— Я решил, что ты запаришься в этой форме, поэтому принес кое-какие вещи. Завтрак закончился, но мне удалось достать для тебя булочку.
Он пошел и достал для меня вещи? Что это вообще значит? Не похоже, что тут есть магазин одежды. Поклевав немного черствый хлеб, я тянусь за куском черной ткани и разглядываю его. Это топ с лямкой через шею, недостаточно длинный, даже чтобы прикрыть пупок.
— Иисусе, ты подрался с ребенком за это?
Его полные пухлые губы растягиваются в ироничной ухмылке.
— Девушки здесь не того типа, к которому ты привыкла. Это лучшее, что я смог достать.
— Я не буду это носить.
Он делает шаг вперед, его руки крепко сжимают бедра и ухмылка исчезает с его губ.
— Я дрался с четырьмя парнями и двумя женщинами, чтобы достать для тебя одежду. Ты будешь носить ее, даже если мне придется самому одеть тебя, — Джай кивает на одежду. — Ты выглядишь здесь как идиотка в своей форме. Она слишком сдержанна. Тебя не примут за своего человека.
— Я…
— Надень это, — приказывает он, становясь сторожить меня у входа спиной ко мне. — Они начинают первый раунд боев.
Презрительно усмехнувшись, я роняю кусочек ткани, и хлеб выскальзывает из моей руки.
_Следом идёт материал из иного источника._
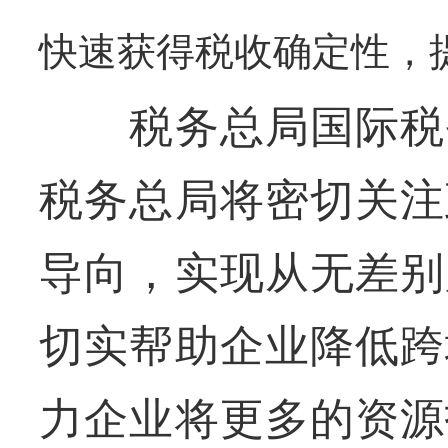
快速获得税收确定性，
税务总局国际税务
税务总局将密切关注
导向，实现从无差别
切实帮助企业降低跨
力企业将更多的资源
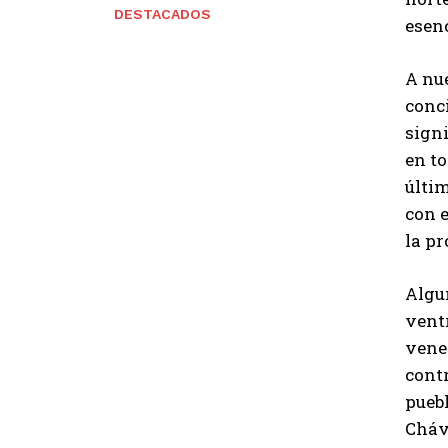
DESTACADOS
esenc
A nue
conci
signi
en to
últim
con 
la p
Algun
ventr
vene
contr
puebl
Cháv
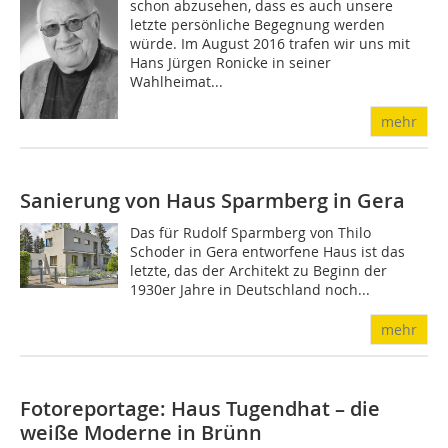
schon abzusehen, dass es auch unsere
letzte persönliche Begegnung werden
würde. Im August 2016 trafen wir uns mit
Hans Jürgen Ronicke in seiner
Wahlheimat...
mehr
Sanierung von Haus Sparmberg in Gera
Das für Rudolf Sparmberg von Thilo
Schoder in Gera entworfene Haus ist das
letzte, das der Architekt zu Beginn der
1930er Jahre in Deutschland noch...
mehr
Fotoreportage: Haus Tugendhat – die
weiße Moderne in Brünn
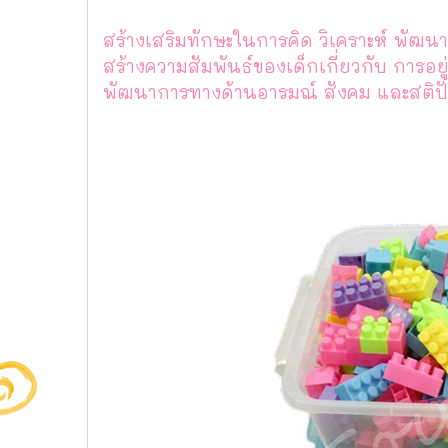
สร้างเสริมทักษะในการคิด วิเคราะห์ พัฒ
สร้างความสัมพันธ์ของเด็กเกี่ยวกับ การอย
พัฒนาการทางด้านอารมณ์ สังคม และสติป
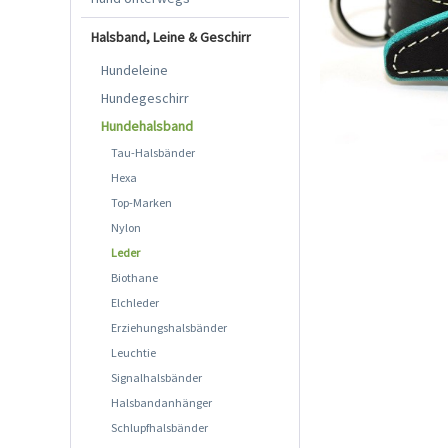
Halsband, Leine & Geschirr
Hundeleine
Hundegeschirr
Hundehalsband
Tau-Halsbänder
Hexa
Top-Marken
Nylon
Leder
Biothane
Elchleder
Erziehungshalsbänder
Leuchtie
Signalhalsbänder
Halsbandanhänger
Schlupfhalsbänder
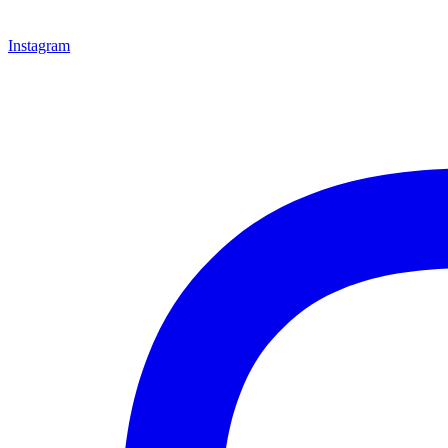
Instagram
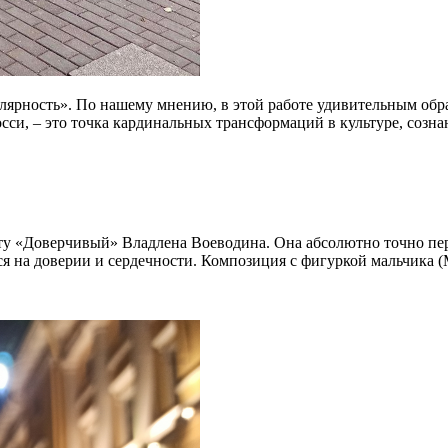
ярность». По нашему мнению, в этой работе удивительным обр
осси, – это точка кардинальных трансформаций в культуре, созн
у «Доверчивый» Владлена Воеводина. Она абсолютно точно пер
тся на доверии и сердечности. Композиция с фигуркой мальчика 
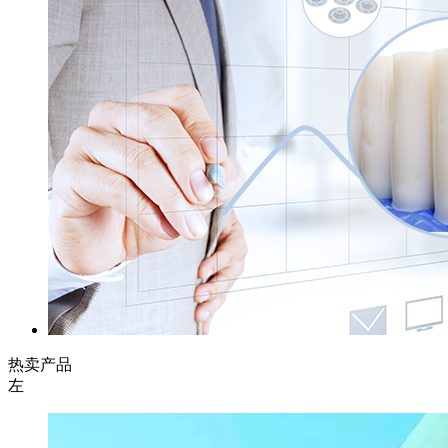
热卖产品
左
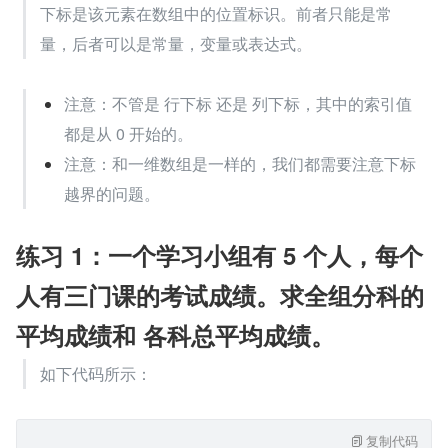
下标是该元素在数组中的位置标识。前者只能是常
量，后者可以是常量，变量或表达式。
注意：不管是 行下标 还是 列下标，其中的索引值
都是从 0 开始的。
注意：和一维数组是一样的，我们都需要注意下标
越界的问题。
练习 1：一个学习小组有 5 个人，每个
人有三门课的考试成绩。求全组分科的
平均成绩和 各科总平均成绩。
如下代码所示：
复制代码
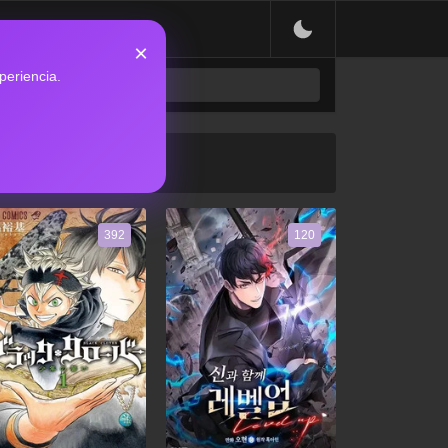
×
periencia.
392
120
Не буду врать, воспоминание о вчерашней клетке не приводит меня в восторг. Мои пальцы на ногах сжимаются, когда просто думаю об этом, но я не надену эту одежду. Ни за что. Я всегда была консервативной девушкой. Называйте меня старомодной, но прикрытое влагалище и незаметный пупок сексуальнее.
— Срань Господня, — стонет Джай, проводя рукой по лицу. — Это, должно быть, гребаная миссия для тебя? Боже. Тогда не надевай этот топ, уверен, можно найти что-то в той куче, которую я принес.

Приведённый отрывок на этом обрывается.